When asked which types of online attacks their organization detected frequently or very frequently, half of IT security professionals said common viruses, followed by 47% for phishing attacks delivering malware, and 30% for malware designed to steal credentials. These statistics highlight just how big a security headache phishing and credential theft are for organizations.
Nowadays, the focus is on ransomware because of its destructiveness: business operations are disrupted, technical remediation is difficult, organizations often have to shut down temporarily as they attempt to recover, and they are costly (regardless of whether the ransom has been paid). And recent research from Cybereason suggest that paying the ransom doesn’t protect organizations from being hit again, with many reporting a second ransomware attack within a month of the first.
What’s a little assuring is that just a little under a quarter of respondents in our survey say their organization detect ransomware attacks frequently, or very frequently.
That’s not to say defenders don’t have to worry about ransomware attacks – attackers are increasingly option for ransomware over other attack methods. As the Verizon DBIR noted, a quarter of breaches last year involved ransomware. And ransomware is top of mind for IT security professionals: When asked which types of attacks worried them most, 61% cited ransomware, followed by 54% for phishing.
There are many different types of malware attacks, and many of the sophisticated ones are rarely seen against enterprises. Multivector malware that behaves different depending on the system it infects is frequently used in targeted attacks, which explains why 28% of IT security professionals say their organizations have never detected this threat. Similarly, despite concerns abound over basic security controls missing in the Internet of Things, more than half of IT security professionals said their organization rarely, or never, detected attacks targeting IoT and other non-traditional systems.
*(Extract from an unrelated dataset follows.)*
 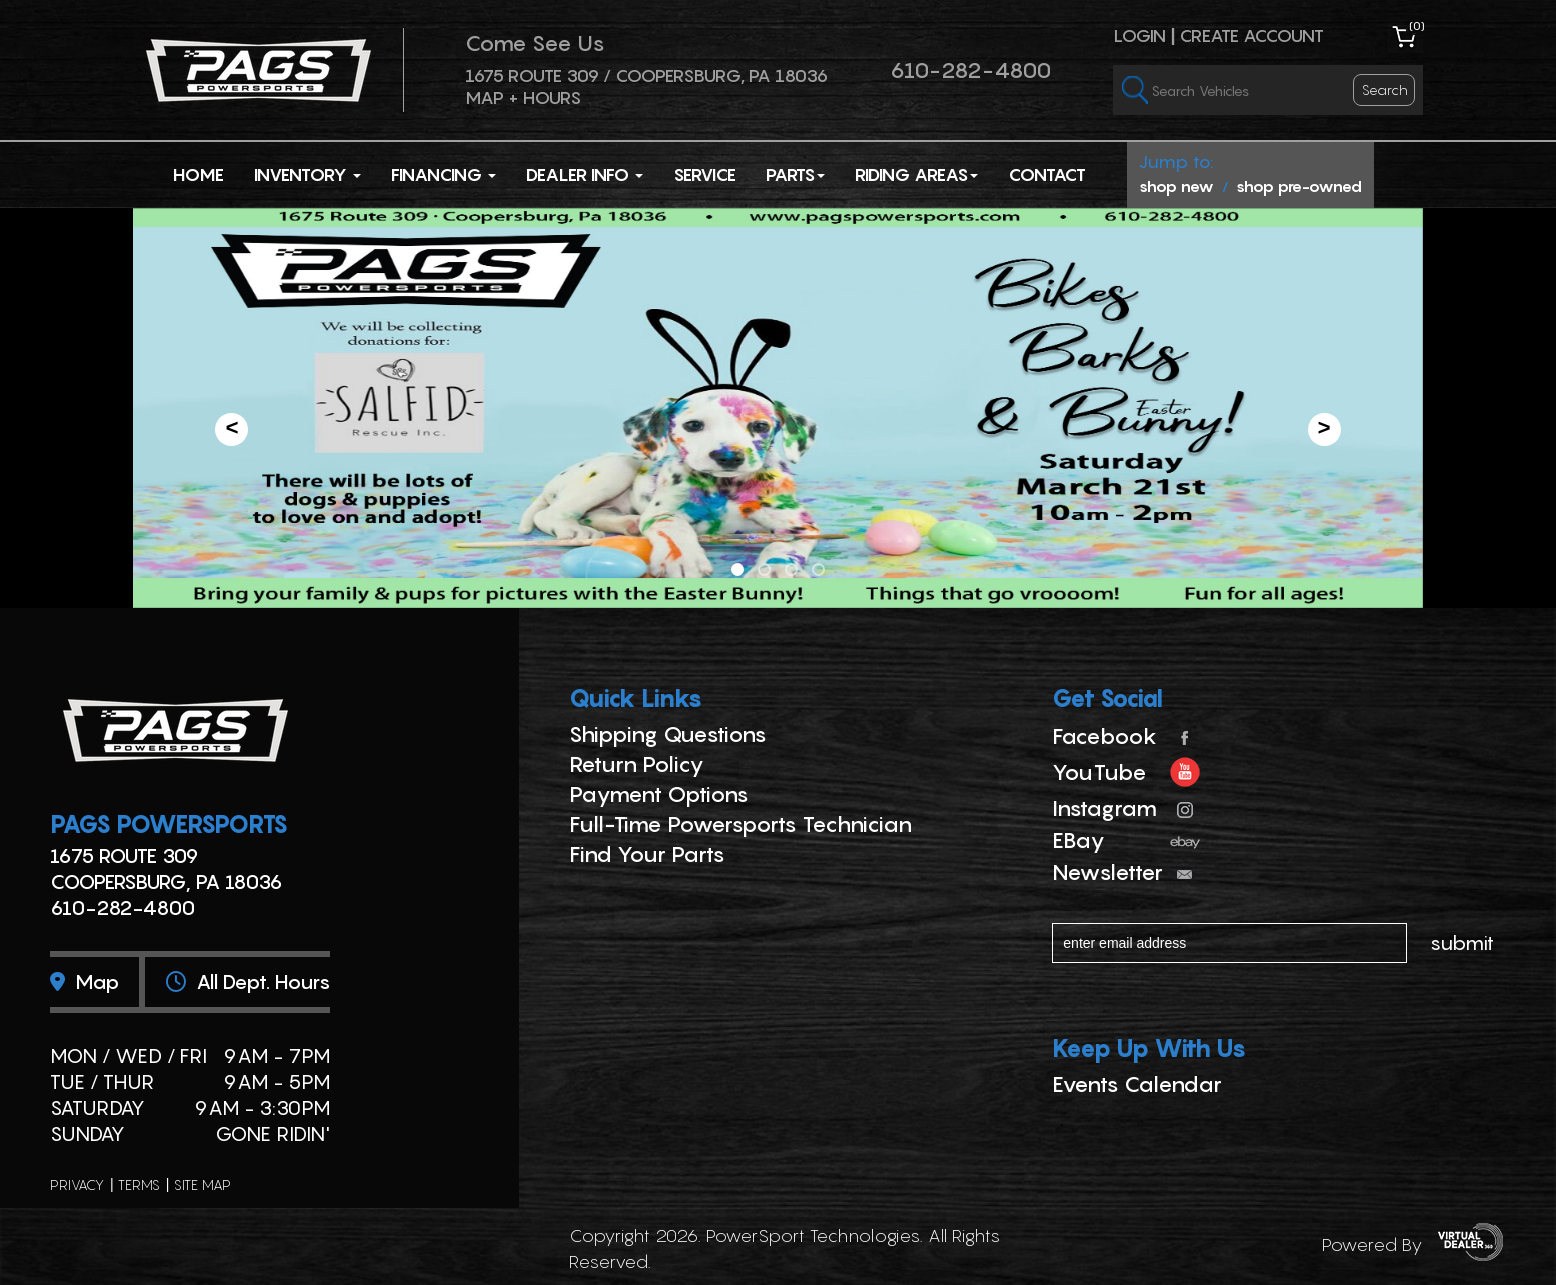 I want to click on Home, so click(x=198, y=174).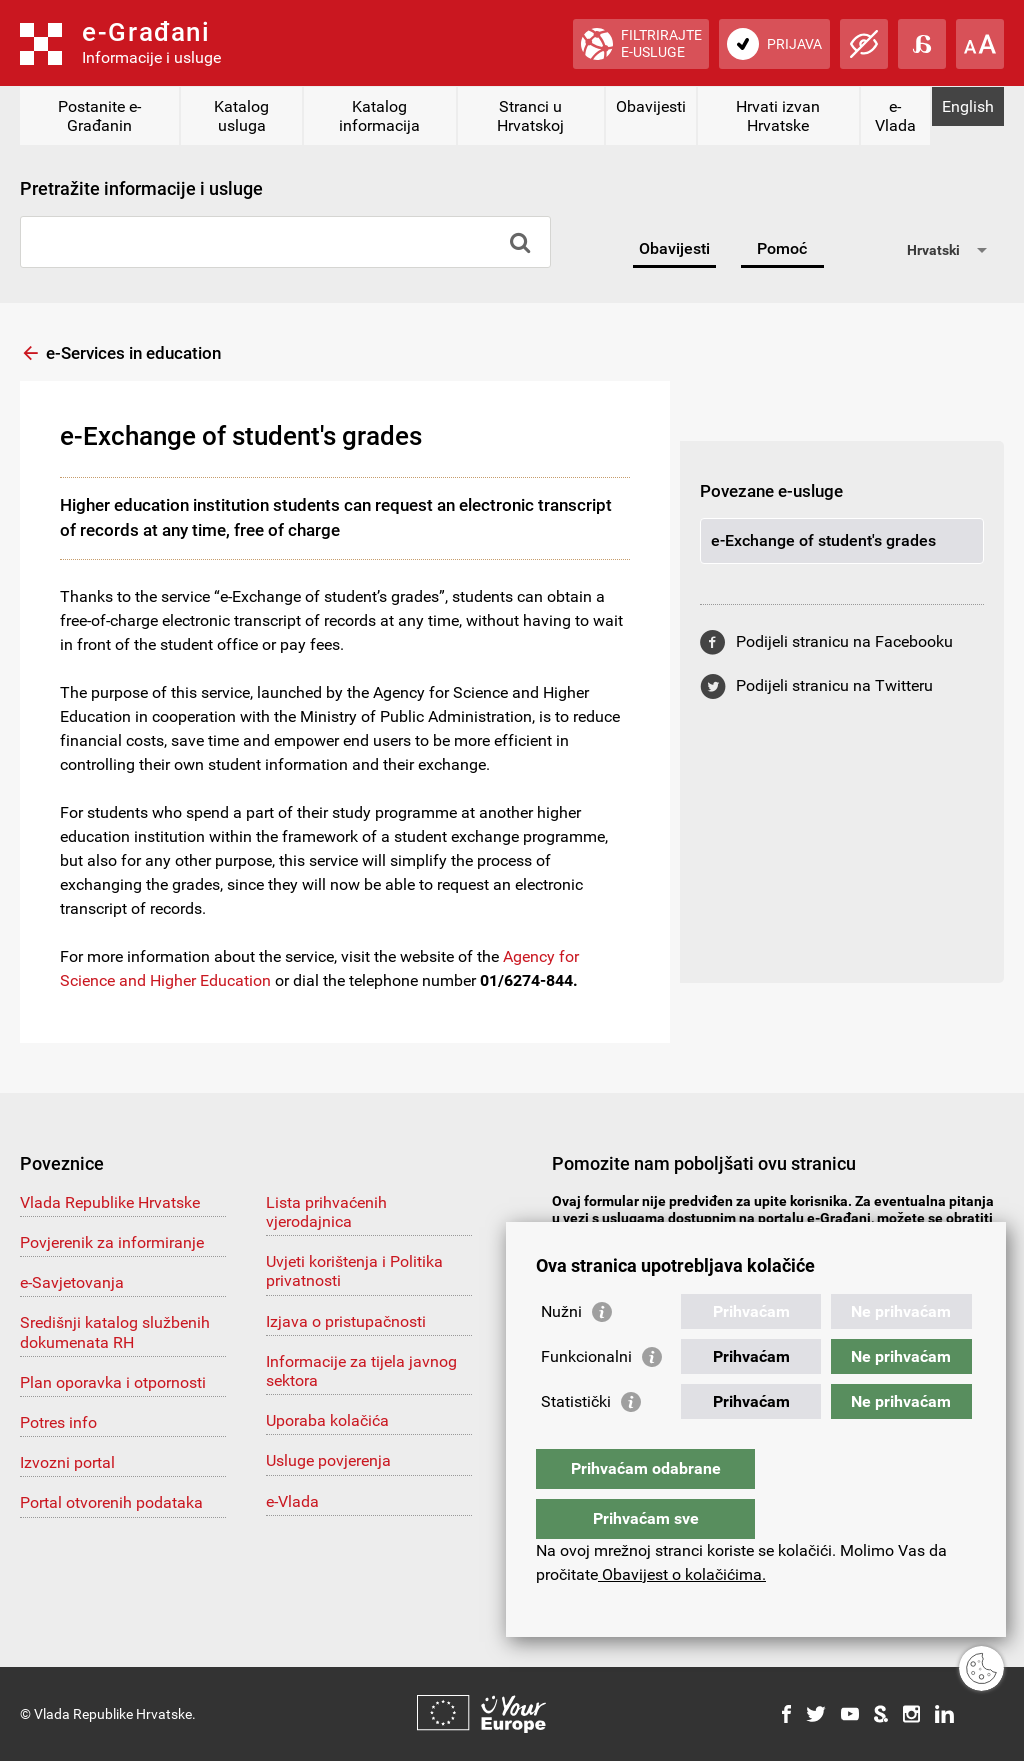  What do you see at coordinates (72, 1282) in the screenshot?
I see `e-Savjetovanja` at bounding box center [72, 1282].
Also rarely detected are fileless malware that resides in memory (44%) and cross-platform malware designed to target more than one platform or operating system (50%).
Even so, IT security teams can’t pay attention to only frequent attacks. Many threats – such as malware designed to infect routers or other networking equipment, or malware compromises that are the result of a security breach with a supplier – may occur less frequently, but are no less calamitous when they hit the organization. A quarter of respondents say they’ve occasionally detected malware targeting cloud systems, 24% occasionally detected malware targeting networking equipment, and 21% occasionally encountered malware that was triggered by a security incident or compromise on supplier networks and systems.
There is a lot of rumbling right now about how automation can help with security defense. That is particularly true in this case, as automating threat detection and remediation for the more commonly seen threats could free up defenders to focus on the “occasional” and “rare” attacks that can be just as problematic for the organization, if not more.